A while back, I posted about covered markets, something that most Baltimore food lovers probably know quite a bit about. Just last week, I had the opportunity to visit two of the more disparate markets in the city, all in the space of two days.
Wednesday afternoon, I made the trek down to Lexington Market - huge, busy, and very very old. Friday evening, I went to the weekly happy hour at our local, Belvedere Square - recently renovated with an emphasis on all the foodie buzzwords (local, local, local!)
It reminded me of something my old boss used to do. We worked downtown, sort of right in between Lexington Market and Harbor Place (which is really less a market and more a touristy mall with some really great views). Robbie used to sometimes take clients and reporters out for a quick, local, anthro 101 class, walking them through both Lexington Market and Harbor Place for a rapid-fire introduction to cultural behaviors and cohesiveness. The differences are readily apparent: Lexington Market is gritty and a little dirty and pure Baltimore. Harbor Place is full of field trips and conventioneers.

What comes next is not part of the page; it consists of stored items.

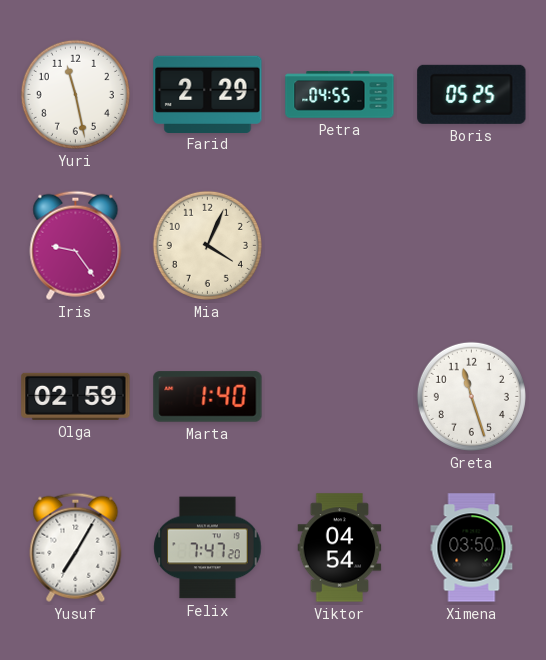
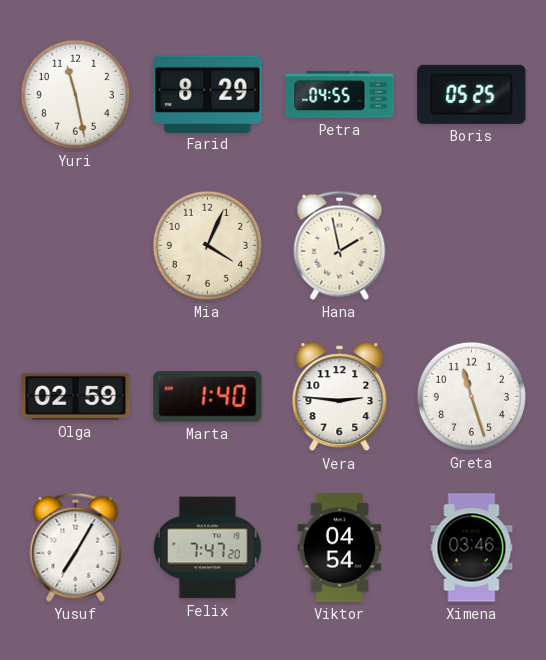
Farid: 2:29 -> 8:29
Iris: 9:24 -> none
Hana: none -> 1:58
Vera: none -> 2:46
Ximena: 03:50 -> 03:46
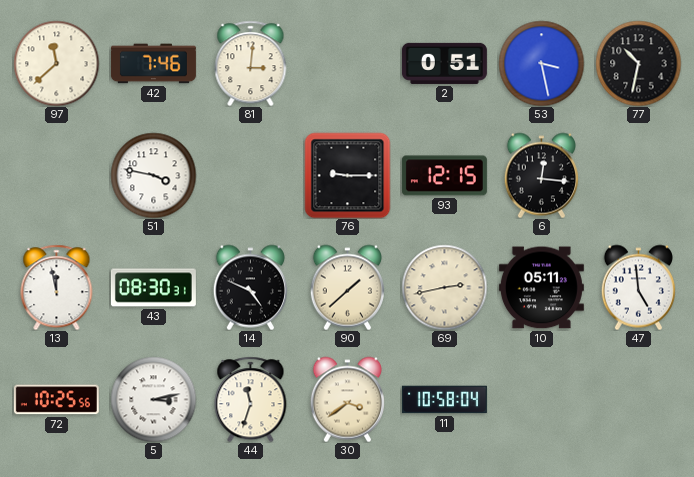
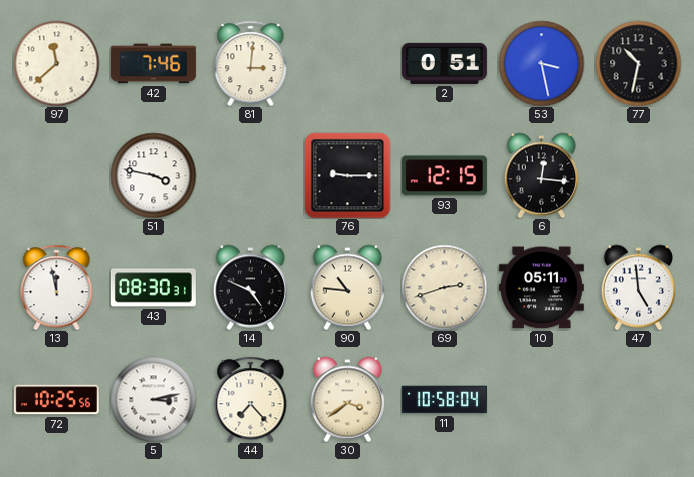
90: 1:38 -> 10:46
69: 2:43 -> 2:42
44: 11:33 -> 7:23
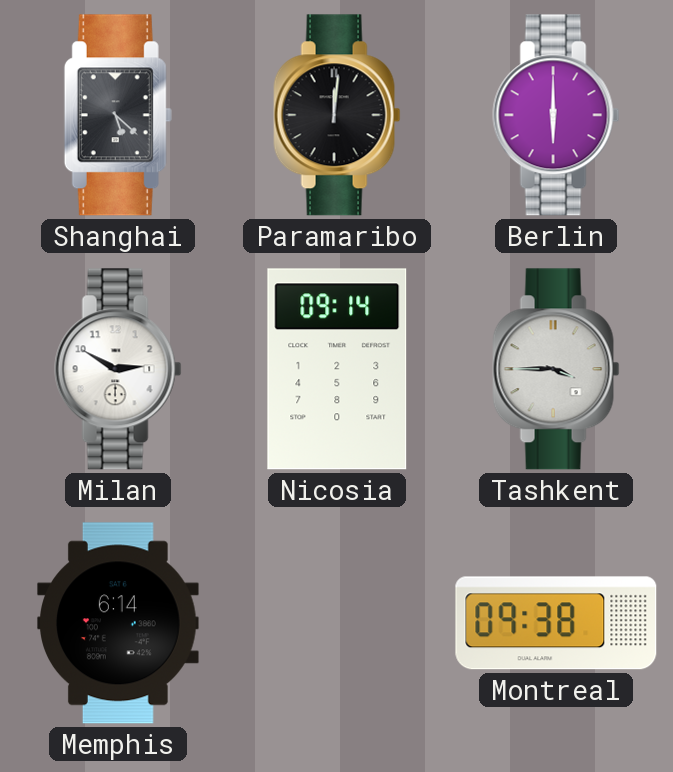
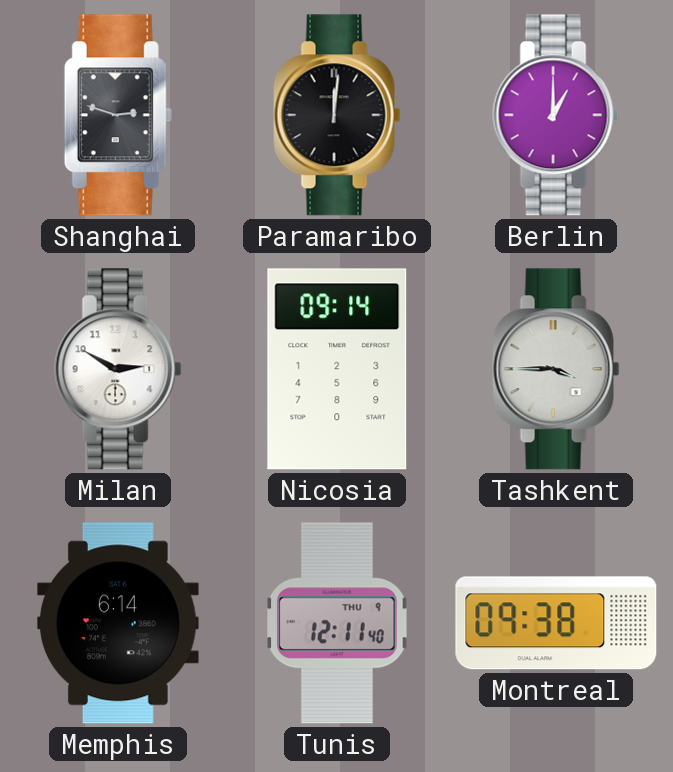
Shanghai: 5:22 -> 2:48
Berlin: 6:00 -> 1:00
Tunis: none -> 12:11
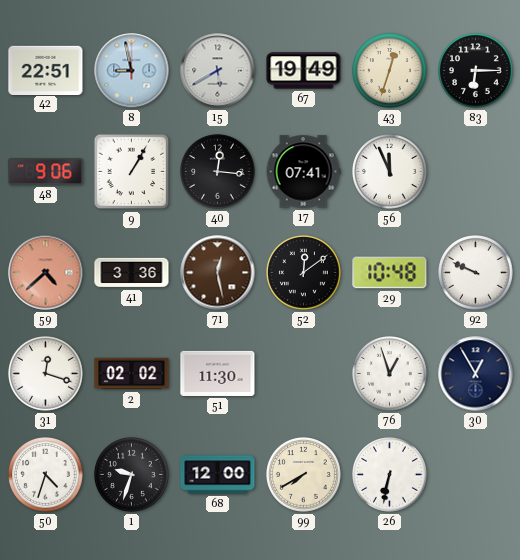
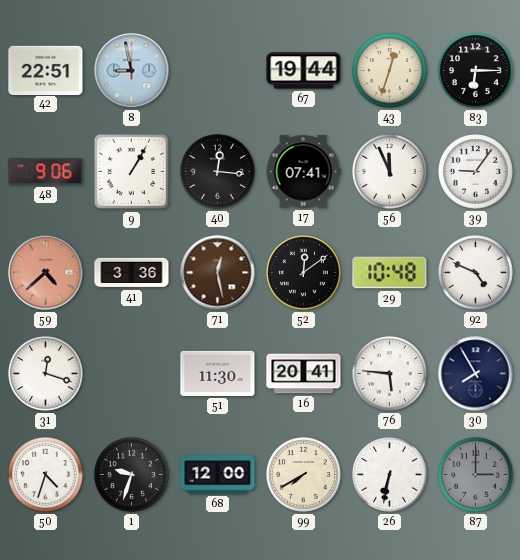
15: 5:40 -> none
67: 19:49 -> 19:44
39: none -> 9:06
92: 9:49 -> 4:49
2: 02:02 -> none
16: none -> 20:41
76: 12:57 -> 5:46
30: 12:55 -> 7:55
87: none -> 3:00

Belvedere takes everything a step further. It's not full of tourists, but instead full of the people Stuff White People Like was written about. There's a lot of wine. And artisanal cheese. (I've actually run into my old boss at Belvedere. It's the kind of place anthropologists go to hang out, not to study.)
If anybody's interested in a quick study in the two Baltimores - the one Anne Tyler writes about vs. David Simon's city - an afternoon-long market tour ought to provide it.